Na cúpula desta teoria está o revolucionário profissional. Este é um homem da Vanguarda, e a Vanguarda tem de tomar a forma do partido revolucionário. É o partido revolucionário que será o elemento vanguardista, e que guiará o Proletariado no processo já descrito, e os revolucionários profissionais têm de ir ao núcleo social da Classe Trabalhadora, “como teóricos, como propagandistas, como agitadores, e como organizadores[Idem, 50]. Para Lenin, esta ‘profissionalização’ da praxis revolucionária, para além de imprescindível no Vanguardismo, não se pode cingir aos intelectuais partidários da Revolução, tendo que se alargar ao proletário comum, e para que este seja interventivo no seu papel revolucionário, “o trabalhador-revolucionário tem de se tornar num revolucionário profissional[Idem, 84].


Inúmeras são as críticas dirigidas, ou características supostamente adversas à ideologia marxista, encontradas na teoria vanguardista, desde ser uma forma de Populismo de Esquerda - que académicos como Luke March definiram como sendo mais um estilo retórico político (em vez de ideologia) de massas versus elite corrupta, adverso aos princípios da intelectualidade, repleto de ambiguidades propositadas [March, 2007, 64 - 66] - ou uma forma de Elitismo. Joseph Schumpeter, por sua vez, afirma que o próprio Marxismo, e como este foi apresentado pelos bolcheviques, é um ideário em nenhum sentido democrático, e com tendências para a imposição violenta dos seus preceitos. [Schumpeter, 2014, 236 - 237] Sendo as teorias leninistas pura interpretação do Marxismo – e sendo a ideia da Vanguarda (com a qual Marx nada tem a ver) algo que nos remete a uma elite revolucionária, com pretensões de despotismo esclarecido, na liderança do movimento comunista –, de uma coisa há a certeza: o conceito de Democracia de Lenin não era o mesmo que é assumido pela generalidade da sociedade e dos académicos. Ainda assim, as preocupações dos bolcheviques eram essencialmente no âmbito do controlo da Economia pelo Proletariado, através do Estado, sendo em larga medida nesse domínio que falavam em Democracia, tendo Lenin afirmado que “consciência política pode ser trazida aos trabalhadores (...) apenas no exterior do conflito económico[Lenin, 1902, 48], para lá do jugo da Burguesia, via à Revolução.


Bibliografia:

Lenin, Vladimir (1902). What is to be done? (Tim Delaney, trad.). s.l.: Marxist Internet Archive.

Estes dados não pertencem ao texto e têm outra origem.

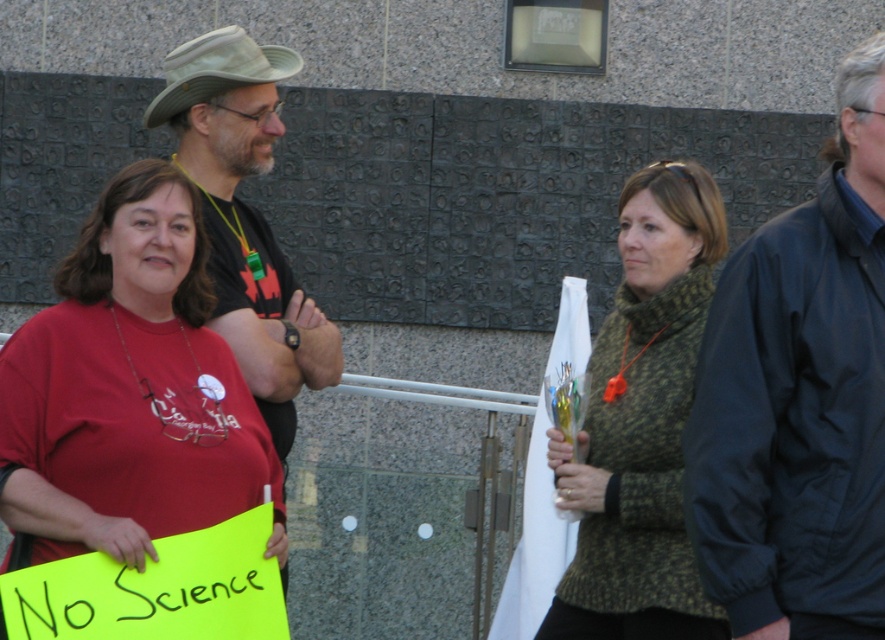 Which is behind, point (239, 100) or point (52, 570)?

Positioned behind is point (239, 100).

Is matte black shirt at center further to camera compared to yellow paper sign at lower left?

Yes, matte black shirt at center is behind yellow paper sign at lower left.

Is point (240, 337) closer to viewer compared to point (252, 589)?

No, it is behind (252, 589).

The height and width of the screenshot is (640, 885). In order to click on matte black shirt at center in this screenshot , I will do `click(245, 218)`.

Does matte red t-shirt at center lie in front of green fabric hat at upper center?

Yes.

Does matte red t-shirt at center appear under green fabric hat at upper center?

Yes.

Describe the element at coordinates (127, 388) in the screenshot. I see `matte red t-shirt at center` at that location.

Find the location of a particular element. This screenshot has width=885, height=640. matte red t-shirt at center is located at coordinates (127, 388).

Which of these two, dark blue jacket at right or matte red t-shirt at center, stands taller?

With more height is dark blue jacket at right.

Is point (743, 452) positioned before point (195, 376)?

Yes, point (743, 452) is in front of point (195, 376).

Who is more distant from viewer, (x=785, y=561) or (x=48, y=317)?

Lenin, Vladimir (1918). The state and revolution: The marxista theory of the state & the tasks of the proletariat in the revolution. Em Collected Works, Vol. 25.


Lenin, Vladimir (1977). The three sources and three component parts of marxism. Em Collected works, Vol. 19 (Lee Joon Koo & Marc Luzietti, trad.). Moscow: s. ed, p. 21 – 28 (Trabalho original em russo publicado em 1913). Em https://www.marxists.org/archive/lenin/works/1913/mar/x01.htm


March, Luke (2007). From vanguarda of the proletariat to vox populi: Left- populism as a ‘shadow’ of contemporary socialism. SAIS Review of International Affairs, 27, p. 63 – 77.


Schumpeter, Joseph A. (2014). Capitalism, socialism and democracy. New York: Routledge, p. 235 – 249.


Todas as citações presentes no ensaio foram por mim traduzidas do inglês para o português.

Todos os sítios da Internet foram consultados entre Outubro e Dezembro de 2019.